Question: Despite the “low” number of genes in this genome, what can we say about the completeness of this annotation set?

Answer

This annotation set seems very complete, with a lot of single-copy BUSCOs (96.4%) and very few duplicated (0.3%) or missing (0.8%) BUSCOs.

If BUSCO failed, you can get the file from the folder with data files for the practical instead

cp /workspace/biodivinfo/data/Session1/Pediculus.zip .
unzip Pediculus.zip

Use the explorer to see the output files and folders. Although they are similar to when we ran a genome assembly assessment, note this time there are no “metaeuk” results folders, only the sequences and the hmmer_output, along with the table, list and summary files.

If you want, you can once again plot the results of the BUSCO run:

cp Pediculus/short_summary.specific.arthropoda_odb10.Pediculus.txt BUSCO_summaries/
python3 /workspace/mambaforge/envs/course/bin/generate_plot.py -wd BUSCO_summaries

Note

This will produce a single plot containing the results of both BUSCO runs, SacJurei and Pediculus. Keep in mind that these runs were performed with different modes (genome vs proteins), hence represent different results!

There are only 8 “missing” BUSCOs from this annotation set. Searching OrthoDB v10 for the first one, 127998at6656, shows it to be Ribosomal protein L7A/L8, an otherwise highly-conserved gene (168 of 172 arthropods).
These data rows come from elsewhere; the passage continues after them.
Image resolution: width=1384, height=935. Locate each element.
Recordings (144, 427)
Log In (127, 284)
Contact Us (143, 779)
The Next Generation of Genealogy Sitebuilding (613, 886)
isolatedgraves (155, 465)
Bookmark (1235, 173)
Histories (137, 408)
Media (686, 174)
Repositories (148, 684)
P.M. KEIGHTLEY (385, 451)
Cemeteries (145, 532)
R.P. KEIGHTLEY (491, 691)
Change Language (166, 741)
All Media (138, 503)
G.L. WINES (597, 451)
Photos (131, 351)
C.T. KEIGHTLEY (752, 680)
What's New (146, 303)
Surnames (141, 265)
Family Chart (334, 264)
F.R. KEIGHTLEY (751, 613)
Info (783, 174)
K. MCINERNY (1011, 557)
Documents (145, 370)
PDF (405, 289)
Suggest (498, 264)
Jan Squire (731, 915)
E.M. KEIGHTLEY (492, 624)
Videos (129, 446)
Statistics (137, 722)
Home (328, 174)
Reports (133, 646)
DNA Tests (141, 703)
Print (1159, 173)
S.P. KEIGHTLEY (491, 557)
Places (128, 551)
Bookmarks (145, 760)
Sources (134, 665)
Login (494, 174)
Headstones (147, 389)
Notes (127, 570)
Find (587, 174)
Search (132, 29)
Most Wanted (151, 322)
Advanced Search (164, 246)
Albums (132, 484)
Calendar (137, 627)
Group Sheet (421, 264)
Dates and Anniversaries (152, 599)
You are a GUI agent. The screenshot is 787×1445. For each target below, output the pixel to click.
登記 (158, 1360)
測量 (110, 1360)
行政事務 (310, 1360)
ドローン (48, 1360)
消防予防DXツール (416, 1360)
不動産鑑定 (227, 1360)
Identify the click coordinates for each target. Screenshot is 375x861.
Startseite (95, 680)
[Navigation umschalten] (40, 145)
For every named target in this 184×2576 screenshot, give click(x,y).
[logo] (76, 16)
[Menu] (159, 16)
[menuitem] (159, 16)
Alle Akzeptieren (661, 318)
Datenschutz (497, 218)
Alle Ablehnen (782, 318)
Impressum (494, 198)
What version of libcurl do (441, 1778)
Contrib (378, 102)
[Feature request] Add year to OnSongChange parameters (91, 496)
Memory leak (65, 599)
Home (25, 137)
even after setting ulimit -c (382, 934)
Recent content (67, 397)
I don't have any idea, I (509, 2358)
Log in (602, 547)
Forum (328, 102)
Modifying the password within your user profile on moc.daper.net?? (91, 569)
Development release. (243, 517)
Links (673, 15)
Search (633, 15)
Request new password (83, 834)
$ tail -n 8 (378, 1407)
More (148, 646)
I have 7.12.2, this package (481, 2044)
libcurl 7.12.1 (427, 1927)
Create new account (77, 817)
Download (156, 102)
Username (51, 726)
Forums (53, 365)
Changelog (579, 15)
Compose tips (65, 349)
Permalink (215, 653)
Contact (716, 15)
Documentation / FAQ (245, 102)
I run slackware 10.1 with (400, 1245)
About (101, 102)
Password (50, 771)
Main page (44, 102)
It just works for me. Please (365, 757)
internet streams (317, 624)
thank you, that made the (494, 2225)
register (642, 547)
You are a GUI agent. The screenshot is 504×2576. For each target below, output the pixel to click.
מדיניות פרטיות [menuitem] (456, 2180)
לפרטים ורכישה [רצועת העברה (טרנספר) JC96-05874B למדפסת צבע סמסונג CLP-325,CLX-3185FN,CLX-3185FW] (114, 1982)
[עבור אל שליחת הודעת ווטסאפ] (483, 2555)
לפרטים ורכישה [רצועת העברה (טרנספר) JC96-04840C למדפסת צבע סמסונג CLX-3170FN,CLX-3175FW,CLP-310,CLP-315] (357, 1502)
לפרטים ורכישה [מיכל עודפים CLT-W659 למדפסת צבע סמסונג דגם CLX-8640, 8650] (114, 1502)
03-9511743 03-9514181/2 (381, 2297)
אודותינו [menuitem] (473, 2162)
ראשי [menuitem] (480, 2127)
I thought that this was probably unlikely to be a real missing gene, so I searched the genome using the Drosophila melanogaster orthologue and I found a good hit in the Pediculus genome assembly, in a region where no gene was annotated! I therefore used the available transcriptomics data (blue) to create a manual annotation for this gene (green), so one day when manual annotations make their way into official gene sets at the NCBI this gene will no longer appear as “missing” when performing an assessment of the annotated gene set.

A sequence alignment with orthologues from other species convinces me that I have managed to correctly annotate the complete gene in Pediculus.

A cautionary note about alternative transcripts

We used the Pediculus annotation from the NCBI
We did no pre-filtering of this annotation set to select just one protein representative per gene

Question: Why would we normally want to select just one protein representative per gene when running an assessment of an annotation set?

Answer

Keeping all the isoforms of a gene will artificially increase the number of Duplicated BUSCOs and lead to a biased assessment of the annotation set.

We can actually count the number of proteins in the Pediculus protein FASTA file to see if this affects our analysis:

grep -c '>' ncbi_dataset/data/GCF_000006295.1/protein.faa

This tells us there are 10‘775 proteins in this file, but remember that the NCBI page indicated that there were 10‘773 protein-coding genes in this annotation set:

In this case therefore there is at least one gene, possibly two genes, with alternative transcripts annotated
So here the impact on our analysis will be negligible if anything

The NCBI are working on providing “reference” annotation sets that contain one selected representative protein per gene. For now though you would have to perform the filtering yourself if you wanted to ensure the “duplication” values produced by BUSCO make sense in terms of reporting real gene duplications rather than alternative protein products of a single gene.